Wer hat diesen armen Baum so malträtiert? Das nächste Foto zeigt einen größeren Ausschnitt, auf dem ein wichtiges Indiz sichtbar wird:
Der Stamm des jungen Baums ist rings um die Löcher und unterhalb der Verletzungen feucht; ganz oben aber sehen wir trockene Rinde.
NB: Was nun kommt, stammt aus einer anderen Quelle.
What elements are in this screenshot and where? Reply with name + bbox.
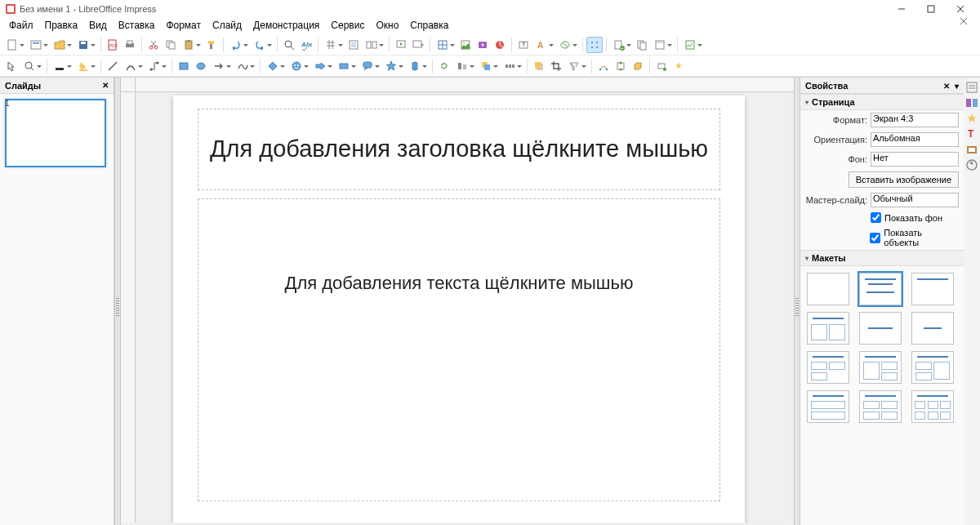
interaction-button[interactable] [653, 58, 670, 74]
insert-image-btn[interactable]: Вставить изображение [849, 171, 959, 188]
line-tool[interactable] [105, 58, 121, 74]
layout-two-content[interactable] [807, 312, 849, 345]
gluepoints-tool[interactable] [612, 58, 629, 74]
rectangle-tool[interactable] [176, 58, 192, 74]
menu-view[interactable]: Вид [83, 18, 113, 34]
menu-tools[interactable]: Сервис [325, 18, 370, 34]
show-objects-checkbox[interactable] [870, 233, 880, 243]
orientation-select[interactable]: Альбомная [871, 132, 959, 147]
layout-6content[interactable] [911, 390, 954, 423]
layout-2x2[interactable] [807, 351, 849, 384]
zoom-tool[interactable] [20, 58, 43, 74]
master-select[interactable]: Обычный [871, 193, 959, 207]
slide-thumbnail-1[interactable]: 1 [5, 99, 106, 167]
slide-properties-button[interactable] [681, 37, 704, 53]
layout-centered[interactable] [911, 312, 954, 345]
display-views-button[interactable] [363, 37, 385, 53]
crop-tool[interactable] [548, 58, 564, 74]
snap-to-grid-button[interactable] [586, 37, 603, 53]
slide-canvas[interactable]: Для добавления заголовка щёлкните мышью … [173, 96, 745, 523]
cut-button[interactable] [145, 37, 162, 53]
slides-panel-close[interactable]: ✕ [102, 81, 109, 90]
horizontal-ruler[interactable] [136, 78, 794, 92]
layout-title-only[interactable] [911, 273, 954, 305]
menu-insert[interactable]: Вставка [113, 18, 161, 34]
minimize-button[interactable] [887, 0, 916, 18]
tab-navigator[interactable] [965, 158, 978, 171]
insert-table-button[interactable] [434, 37, 457, 53]
layout-4content[interactable] [859, 390, 902, 423]
insert-chart-button[interactable] [492, 37, 508, 53]
templates-button[interactable] [27, 37, 50, 53]
layout-2-1[interactable] [911, 351, 954, 384]
menu-format[interactable]: Формат [160, 18, 207, 34]
align-tool[interactable] [453, 58, 476, 74]
star-tool[interactable] [382, 58, 405, 74]
connector-tool[interactable] [145, 58, 168, 74]
title-placeholder[interactable]: Для добавления заголовка щёлкните мышью [198, 109, 720, 190]
open-button[interactable] [51, 37, 74, 53]
block-arrows-tool[interactable] [311, 58, 334, 74]
slides-panel-splitter[interactable] [114, 78, 121, 525]
arrow-tool[interactable] [210, 58, 233, 74]
menu-file[interactable]: Файл [3, 18, 39, 34]
curve-tool[interactable] [122, 58, 145, 74]
callout-tool[interactable] [359, 58, 381, 74]
rotate-tool[interactable] [436, 58, 452, 74]
layout-blank[interactable] [807, 273, 849, 305]
section-page[interactable]: Страница [800, 94, 964, 110]
properties-splitter[interactable] [794, 78, 800, 525]
layout-title-2row[interactable] [807, 390, 849, 423]
copy-button[interactable] [163, 37, 179, 53]
distribute-tool[interactable] [501, 58, 523, 74]
find-button[interactable] [281, 37, 297, 53]
tab-master-slides[interactable]: T [965, 127, 978, 140]
format-select[interactable]: Экран 4:3 [871, 113, 959, 127]
shadow-tool[interactable] [531, 58, 547, 74]
menu-edit[interactable]: Правка [39, 18, 84, 34]
maximize-button[interactable] [916, 0, 946, 18]
insert-image-button[interactable] [457, 37, 474, 53]
export-pdf-button[interactable]: PDF [105, 37, 121, 53]
curve-fill-tool[interactable] [234, 58, 256, 74]
insert-textbox-button[interactable]: T [515, 37, 532, 53]
document-close-button[interactable] [960, 18, 977, 34]
start-current-slide-button[interactable] [410, 37, 426, 53]
arrange-tool[interactable] [477, 58, 500, 74]
new-button[interactable] [3, 37, 26, 53]
new-slide-button[interactable]: + [610, 37, 633, 53]
tab-slide-transition[interactable] [965, 96, 978, 109]
menu-help[interactable]: Справка [404, 18, 454, 34]
close-button[interactable] [946, 0, 975, 18]
paste-button[interactable] [180, 37, 203, 53]
select-tool[interactable] [3, 58, 20, 74]
properties-panel-menu[interactable]: ▾ [955, 82, 959, 91]
properties-panel-close[interactable]: ✕ [943, 82, 950, 91]
vertical-ruler[interactable] [121, 92, 136, 523]
tab-animation[interactable] [965, 112, 978, 125]
basic-shapes-tool[interactable] [264, 58, 287, 74]
save-button[interactable] [74, 37, 97, 53]
animation-button[interactable] [670, 58, 687, 74]
fill-color-button[interactable] [74, 58, 97, 74]
insert-fontwork-button[interactable]: A [532, 37, 555, 53]
ellipse-tool[interactable] [193, 58, 209, 74]
3d-tool[interactable] [406, 58, 429, 74]
filter-tool[interactable] [565, 58, 588, 74]
grid-button[interactable] [322, 37, 345, 53]
show-background-checkbox[interactable] [871, 212, 881, 223]
tab-properties[interactable] [965, 81, 978, 94]
insert-hyperlink-button[interactable] [556, 37, 579, 53]
start-slideshow-button[interactable] [393, 37, 409, 53]
layout-1-2[interactable] [859, 351, 902, 384]
symbol-shapes-tool[interactable] [287, 58, 310, 74]
points-tool[interactable] [595, 58, 612, 74]
spellcheck-button[interactable]: Abc [298, 37, 314, 53]
view-button[interactable] [345, 37, 362, 53]
content-placeholder[interactable]: Для добавления текста щёлкните мышью [198, 198, 720, 501]
line-color-button[interactable] [51, 58, 74, 74]
layout-title-content[interactable] [859, 273, 902, 305]
extrusion-tool[interactable] [630, 58, 646, 74]
menu-slide[interactable]: Слайд [207, 18, 247, 34]
tab-gallery[interactable] [965, 143, 978, 156]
Ganz ähnlich das Bild, das ein weiterer Baum in der Nachbarschaft abgibt:
Auch hier ist der Baumsaft aus den Wunden zwar in alle Richtungen in die Rinde eingezogen, vor allem aber nach unten gelaufen - bis zum Boden:
Und noch ein drittes Exemplar mit diesen regelmäßig zur Reihe angeordneten, kleinen Löchern, die durch Rinde und Kambium bis ins helle Holz reichen:
Auch dieser Baum hat ordentlich "geblutet", und sein direkter Nachbar hat offenbar ebenfalls zwei einzelne Löcher, aus denen Baumsaft austritt:
Das Phänomen tritt nicht nur örtlich gehäuft auf, in diesem Fall in einem kleinen Baumbestand zwischen der Inneren Kanalstraße und dem Fort X im Kölner Norden. Es scheint sich auch zeitlich zu wiederholen. Denn oberhalb der Reihe neuer Wunden erkennen wir einige Narben, die ebenfalls horizontal angeordnet sind. Dieser Baum wurde also mindestens zweimal heimgesucht:
Die Wunden sind noch ganz frisch, wie man auch an den Sickerspuren erkennt:
Nicht immer bilden die Löcher Reihen; hier blieb es bei einer einzigen Verletzung:
Auch hier gibt es nur eine kleine frische Wunde, aber unterhalb sehen wir wieder vernarbtes Gewebe, einen Wulst mit langgestreckten, nicht mehr nässenden Löchern aus einem vergangenen Jahr:
Und diese drei Scharten links neben dem augenförmigen Astloch halte ich ebenfalls für derartige Narben :
Alle Opfer dieses "Baumfrevels" haben ungefähr denselben Stammdurchmesser, vielleicht 15 bis 20 Zentimeter. Und alle sind sie Bergahorne, wie der Blick in die Kronen zeigt, in denen immer noch vereinzelt Samen aus dem Vorjahr hängen:
Hier sehen wir - ungefähr in der Bildmitte - die Tatwaffe:
Es ist der spitze Schnabel eines Spechts, genauer eines Buntspechts. Hier hackt er zwar gerade nicht, aber er treibt sich in unmittelbarer Nähe zu den angehackten Bäumen in der Krone eines weiteren Ahorns herum, vermutlich auf Futtersuche:
Sobald im Spätwinter oder Vorfrühjahr der zuckerhaltige Saft der jungen Ahorne aus den Wurzeln aufzusteigen beginnt, um das Knospen vorzubereiten, bedienen sich die durstigen Spechte an dieser Köstlichkeit. Sie verletzen die Bäume und lecken mit ihren langen Zungen die austretende Flüssigkeit auf. Das Phänomen hat sogar Eingang in unsere Umgangssprache gefunden: Dass man Trinker auch als Schluckspechte bezeichnet, geht auf dieses Verhalten zurück.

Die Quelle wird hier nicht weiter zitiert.